Il y a comme deux courants qui s’opposent, celui de l’Un, celui de l’Autre. Il y a comme si Miller nous disait allons vers l’Un, il n’y a pas le choix, et qu’il lui soit répondu : mais pas sans l’Autre. Car l’Un est partout, l’Un est partout, l’Un nous embarrasse de toutes parts, quel autre recours que l’Autre? A quoi Miller, répondrait, impassible, nous n’avons pas encore suffisamment exploré les extrémités de l’Un. Il nous faut encore aller vers cette réduction, nous en rapprocher, tant que possible sans l’Autre. Cela, probablement, dans le cadre de la cure analytique, dont le terme trouverait son terme en ce terme : l’Un.
Avec les analyses que nous, membres d’Escapcult, avons conduites des films Shame, Saya Zamurai et Cosmopolis, nous avons découvert des personnages que l’Un semblait avoir perdus, et qui tentaient de retourner vers l’Autre, du moins est-ce ainsi que nous l’avons interprété. Cela comme à rebours de ce que propose Miller (nous enjoint-il).
Faut-il dès lors prendre ces films comme des fables réussies de ce qu’il vous arrive quand on va jusqu’au bout de l’Un, l’artiste se montrant une fois de plus précurseur de l’analyste ?
Ou ces territoires de l’Un ne s’avèrent-ils explorables qu’à l’intérieur du cadre de l’analyse ? Et n’aurions-nous qu’à regretter qu’aussi bien Brandon (de Shame), que Nomi (de Saya Samurai), qu’Eric (de Cosmopolis) n’aient, plutôt que de mourir, rencontré un analyste?
La proposition de Miller alors deviendrait : c’est à nous analystes qu’il revient d’aller vers l’Un en ne ramenant l’Autre que prudemment (que l’Autre apprivoise l’Un) – puisqu’aussi bien, c’est cette intervention de l’Autre dans chacun des 3 films qui s’est avérée invivable, mortifère (Brandon n’est pas mort à la fin du film, mais sa situation est plus qu’inquiétante).

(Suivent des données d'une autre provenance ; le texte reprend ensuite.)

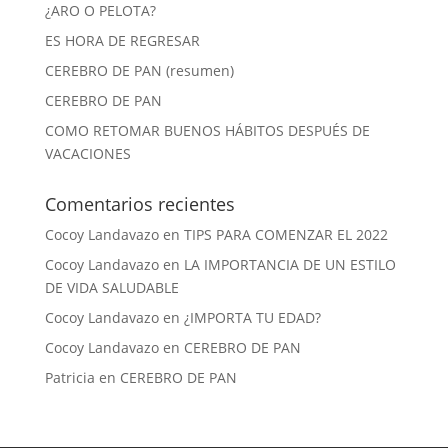
¿ARO O PELOTA?
ES HORA DE REGRESAR
CEREBRO DE PAN (resumen)
CEREBRO DE PAN
COMO RETOMAR BUENOS HÁBITOS DESPUÉS DE
VACACIONES
Comentarios recientes
Cocoy Landavazo
en
TIPS PARA COMENZAR EL 2022
Cocoy Landavazo
en
LA IMPORTANCIA DE UN ESTILO
DE VIDA SALUDABLE
Cocoy Landavazo
en
¿IMPORTA TU EDAD?
Cocoy Landavazo
en
CEREBRO DE PAN
Patricia
en
CEREBRO DE PAN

Je ne pense pas qu’aucun de ces films nous offrent de découvrir la particularité de l’Un, la marque particulière de l’Un auquel chacun a affaire. Ce Kern des Wesens, noyau de l’être qui ferait l’Un de l’existence. C’est d’un Un non identifié qu’il s’agit dans ces films (en quoi il serait juste, puisque le Un se situe hors identification signifiante (n’aurait d’issue que d’identification au sinthome?)), identifié uniquement à sa marque universelle : Un. 1, qui est la singularité même, que rien cependant ne distingue de n’importe quel autre 1. Dont la singularité n’a pas trouvé son écriture, le territoire de sa lettre (en quoi consiste cependant le choix de Benno Levin (Cosmopolis) : écrire, des milliards de pages, écrire, dit-il, son symptôme). C’est de l’envisager, ou de vouloir l’envisager dans un discours pour tous, un discours universel, que la tentative d’Eric Packer (Cosmopolis) faillit. L’Un résiste violemment à son inscription dans un discours universel (résistance du discours capitaliste?), il ne peut consister que d’un témoignage au cas par cas, d’un témoignage individuel. Et ne se passe probablement pas de la chair humaine, du corps. C’est probablement d’une lettre écrite sur le corps qu’il s’agit de répercuter. L’Un n’est que d’Un seul, aussi seul que le corps. Répété par et pour un seul et qui peut trouver à s’entendre (par l’Autre) dans l’écriture, par la réduction qu’elle opère. L’écriture au sens large, dont procède la science, aussi bien que l’œuvre de Joyce, que notre addictions aux écrans et aux dits « réseaux sociaux ». Notre monde nous invite perpétuellement à la re-présentation et nous en offre les outils : appareils photos, caméras, autopublication. Posons que ce désir de re-présentation soit toujours fondamentalement humain, toujours fondamentalement éthique, toujours de l’Autre, toujours signifiant. Un signifiant de l’ère numérique, qui ne manque jamais de se souvenir que sa matière première est une succession de 1 et de 0. Dans l’espace numérique, tout s’écrit. C’est en cette écriture que nous sommes liés (on en jouit), en ce tout que nous sommes damnés (condamnés, puisque l’Un du corps est in-signifiant).
L’écriture (cybernétique) est un des noms de la maladie de l’Un contemporain. Elle est ce qui le cause, ce qui l’entretient, ce qui le cure. C’est en tout cas, ce que m’enseigne Miller. Et c’est une assez belle chose que de voir ses élèves toujours ramener cet enseignement au désir, qui n’est au fond qu’une prise au sérieux, une mise en série de ce qui insiste dans ce qui nous dépasse (et crée notre ennui). Une tentative d’affabulation, d’apprivoisement.